Kamis, 26 Desember 2013

Cinta Pro-Aktif


Baru-baru ini saya melihat sebuah gambar. Sebenarnya bukan gambar sih, lebih tepatnya empat buah potongan percakapan sederhana. Isinya kira-kira seperti ini:

Karena suatu hari, orang yang ngomong, "Udah makan belum?" bakal kalah sama yang ngomong, "Makan bareng yuk!"
Karena suatu hari, orang yang selalu bilang, "Aku kangen kamu.." bakal kalah sama yang bilang, "Kamu di mana? Aku samperin ya, kita jalan bareng.."
Karena suatu hari, yang selalu bilang, "Kamu bisa pulang sendiri kan? Apa perlu aku jemput? Di mana? Jam berapa?" bakal kalah sama yang bilang, "Aku udah di depan nih, nungguin kamu. Pulang bareng yuk!"
Karena akhirnya, semua tipe dan kriteria yang kamu punya, akan dikalahkan sama dia, yang punya waktu, dan menyamankan hidupmu.."


Tulisan-tulisan ini sebenarnya mau menunjukkan sebuah cinta yang proaktif. Ia tidak diam, hanya bicara dan tidak melakukan apa-apa. Cinta proaktif selalu mengalir dalam gerak, dalam aksi yang nyata. Cinta seperti ini menjadi begitu mempesona.

Bukankah cinta seperti ini adalah cinta yang sama yang ditunjukkan oleh Tuhan kita?
Ketika jurang dosa yang memisahkan Diri-Nya dan manusia sudah terbuka begitu lebarnya, Ia tidak diam. Ia tidak diam saja di tempat-Nya yang nyaman di langit, melemparkan berbagai jenis hukuman ke bumi, sebagai upah dari pelanggaran yang manusia lakukan. Ia tidak menunggu manusia berjuang menghampiri-Nya. Lihatlah, Allah yang Maha Besar, Maha Agung, Maha Mulia itu melepaskan segala ketidakterbatasan-Nya itu untuk hadir dalam ruang, waktu, bahkan dalam tubuh yang terbatas. Bukankah itu bukti bahwa cinta-Nya adalah cinta yang proaktif?

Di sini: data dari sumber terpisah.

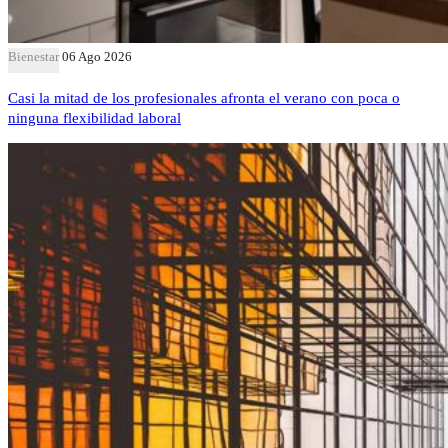
Bienestar
06 Ago 2026
Casi la mitad de los profesionales afronta el verano con poca o
ninguna flexibilidad laboral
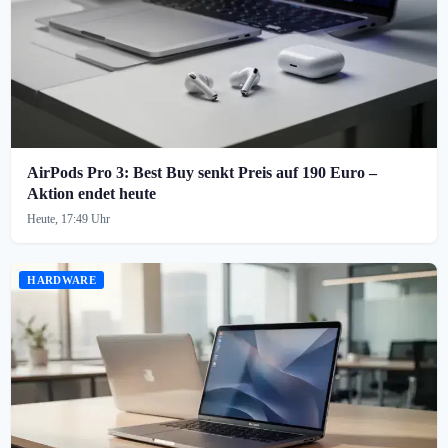
AirPods Pro 3: Best Buy senkt Preis auf 190 Euro –
Aktion endet heute
Heute, 17:49 Uhr
HARDWARE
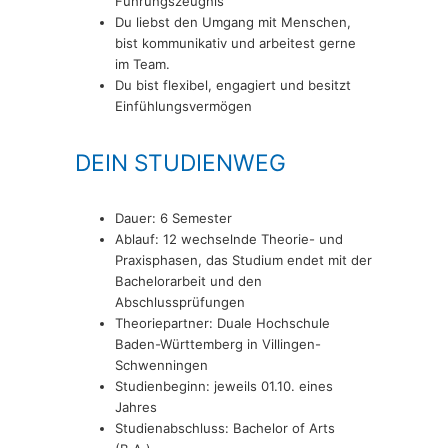
Führungszeugnis
Du liebst den Umgang mit Menschen,
bist kommunikativ und arbeitest gerne
im Team.
Du bist flexibel, engagiert und besitzt
Einfühlungsvermögen
DEIN STUDIENWEG
Dauer: 6 Semester
Ablauf: 12 wechselnde Theorie- und
Praxisphasen, das Studium endet mit der
Bachelorarbeit und den
Abschlussprüfungen
Theoriepartner: Duale Hochschule
Baden-Württemberg in Villingen-
Schwenningen
Studienbeginn: jeweils 01.10. eines
Jahres
Studienabschluss: Bachelor of Arts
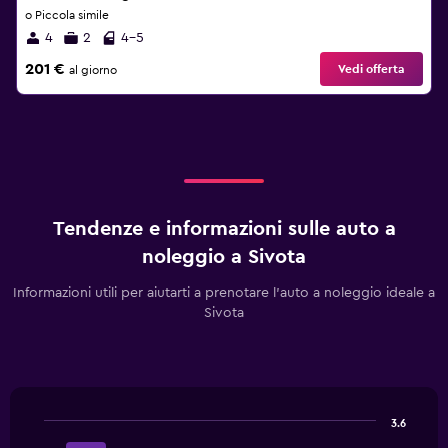
o Piccola simile
4
2
4-5
201 €
Vedi offerta
al giorno
Tendenze e informazioni sulle auto a
noleggio a Sivota
Informazioni utili per aiutarti a prenotare l'auto a noleggio ideale a
Sivota
3.6
Bar
Chart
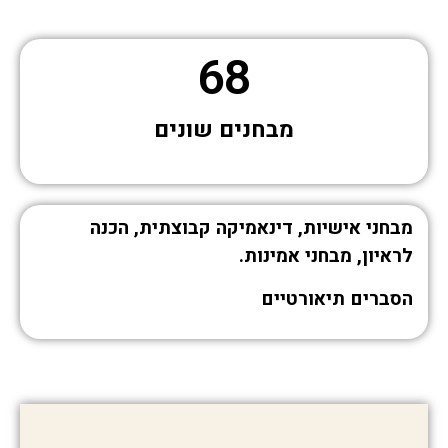
68
מבחנים שונים
מבחני אישיות, דינאמיקה קבוצתית, הכנה
לראיון, מבחני אמינות.
הסברים תיאורטיים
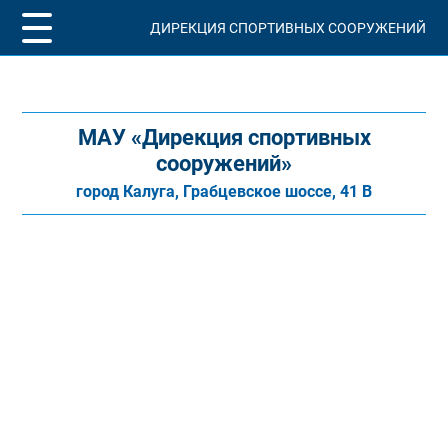
ДИРЕКЦИЯ СПОРТИВНЫХ СООРУЖЕНИЙ
МАУ «Дирекция спортивных
сооружений»
город Калуга, Грабцевское шоссе, 41 В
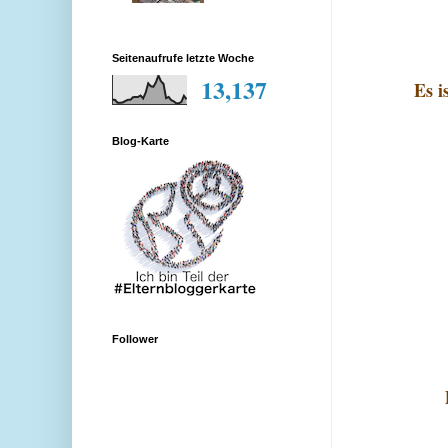
Seitenaufrufe letzte Woche
13,137
Es i
Blog-Karte
Follower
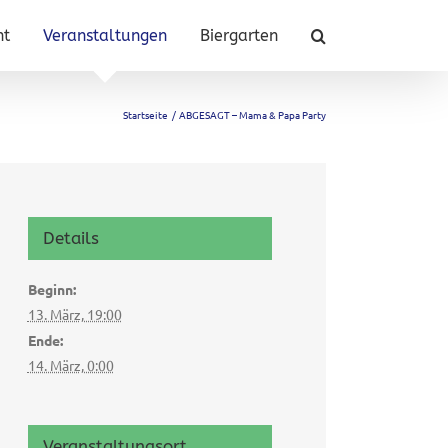
nt
Veranstaltungen
Biergarten
Startseite
ABGESAGT – Mama & Papa Party
Details
Beginn:
13. März, 19:00
Ende:
14. März, 0:00
Veranstaltungsort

Dan itulah cinta yang sesungguhnya,
Cinta yang menunggu, namun tidak menunda
Cinta yang menggebu, namun tidak memaksa
Cinta yang terus menghasilkan geliat gerak dalam gairah yang menghidupkan
Cinta yang mencari, menggapai sudut-sudut gelap kelam

Ia tidak buta, hanya tidak mau melihat
Ia tidak nekat, hanya berani mengambil resiko
Ia membiarkan dirinya terseret dalam bahaya,
Bukan bunuh diri, tapi mengorbankan diri
Bukan bodoh, tapi di luar pemikiran manusia

...

Dan lihatlah, Tuhan Yesus Sang Cinta Sejati itu terlahir dalam wujud seorang bayi yang lemah, tak berdaya, dan tak dapat berbuat apa-apa. Mengapa? Karena Ia memberi ruang bagi kita, mempersilahkan kita untuk mempraktekkan sebuah cinta yang sama.
Cinta yang proaktif, yang membuat kita tidak menunggu dalam diam, tetapi ikut dalam sebuah kerja sama yang dinamis, antara Allah Bapa dan kita, terjalin menjadi satu dalam cinta. Hingga pada akhirnya keselamatan kekal itu kita peroleh, yaitu berada dalam rumah-Nya, menikmati waktu bersama dengan-Nya, dicintai oleh-Nya dan mencintai-Nya secara aktif.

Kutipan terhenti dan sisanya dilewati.